In November 1959, The New York Times Stephen Watts filed a substantial story from Stratford-upon-Avon in England, where Olivier was appearing in Shakespeare's Coriolanus and commuting to Morecambe, where The Entertainer was being filmed on location. Watts' story revealed that Olivier had two teeth filed to create Archie's distinctive gap, that late-season visitors who saw the display outside the Alhambra Theatre frequently asked to buy tickets and that many locals appeared in the film. Olivier also told Watts, "If at one time someone had offered me a job as a song-and-dance man in a seaside show, I'd have been glad to take it. I would have called myself Larry Oliver and been as happy as a lark."

According to the BFI, after the film was completed, Olivier said that he felt "like a modern actor again".

Years later, Richardson said in The Long-Distance Runner: An Autobiography: "I couldn't have articulated it, having never been introspective (but) "The Entertainer was a key moment in my development, because all the ideas and convictions I was to work with afterward were crystallized in its making." Of the character of Archie Rice, Richardson said he was "... the embodiment of a national mood... Archie was the future, the decline, the sourness, the ashes of old glory, where Britain was heading."

===Filming location===
It was filmed on location in the Lancashire seaside town of Morecambe.

==Release==
===Critical reception===
The Entertainer was named one of 1960's ten best films by The New York Times' film critics.

Olivier was nominated for an Oscar for Best Actor in a Leading Role.

The New York Times Bosley Crowther suggested that viewers see the film "[a]s an antidote to all the bromides about show people being lovely folk, amusing, courageous, soft-hearted and dedicated to spreading sunshine in the world.... 'The Entertainer' is a devastating picture of a hollow, hypocritical heel and of the pitiful people around him who are drowned in his grubby vanity.... Yet it works out to a fascinating picture, for one reason because of its superior illustrative performance and, for another, because of its striking mise en scène. Mr. Olivier is nothing short of brilliant.... Director Tony Richardson has imaged the cheapness of a seaside music hall, of grubby 'digs' and the midway surroundings in such a way as to have them all but smell...."
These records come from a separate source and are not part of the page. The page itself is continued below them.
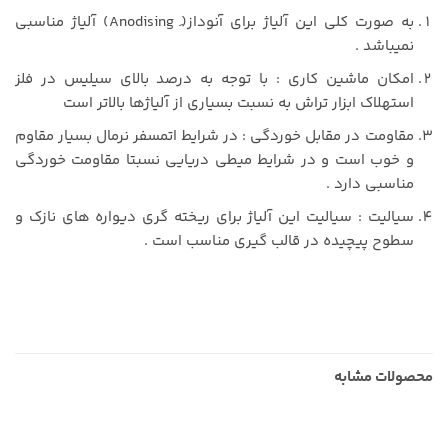
به صورت کلی این آلیاژ برای آنوداز(َ Anodising) آلیاژ مناسبی
نمیباشد .
امکان ماشین کاری : با توجه به درصد بالای سیلیس در فلز
استهلاک ابزار تراش به نسبت بسیاری از آلیاژها بالاتر است
مقاومت در مقابل خوردگی : در شرایط اتمسفر نرمال بسیار مقاوم
و خوب است و در شرایط میطی دریایی نسبتا مقاومت خوردگی
مناسبی دارد .
سیالیت : سیالیت این آلیاژ برای ریخته گری دیواره های نازک و
سطوح پیچیده در قالب گیری مناسب است .
محصولات مشابه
Rotten Tomatoes lists the film with a 79% "fresh rating" based on 14 reviews. On Metacritic, the film has a weighted average score of 70 out of 100 based on ten critics, indicating "generally favorable" reviews.
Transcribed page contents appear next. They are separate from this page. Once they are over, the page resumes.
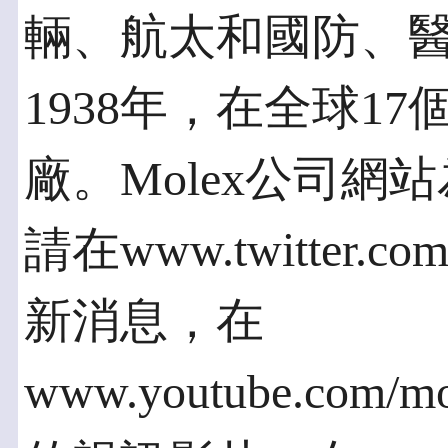
輛、航太和國防、
1938年，在全球1
廠。Molex公司網站為w
請在www.twitter.co
新消息，在
www.youtube.com/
Leonard Maltin gives the film three and a half out of four stars: "Film captures flavor of chintzy seaside resort, complementing Olivier's brilliance as egotistical song-and-dance man.... Film debuts of Bates and Finney."

===Box office===
Despite the critical acclaim, the film was a box-office disappointment. TCM's Felicia Feaster observes: "Critics ... tended to either love or hate the film. And despite a remarkable performance, Olivier ultimately never achieved the stunning success and adoration with the cinematic version that he had enjoyed with the play."

==See also==
- Angry young men
- Kitchen sink realism
- The Entertainer (play)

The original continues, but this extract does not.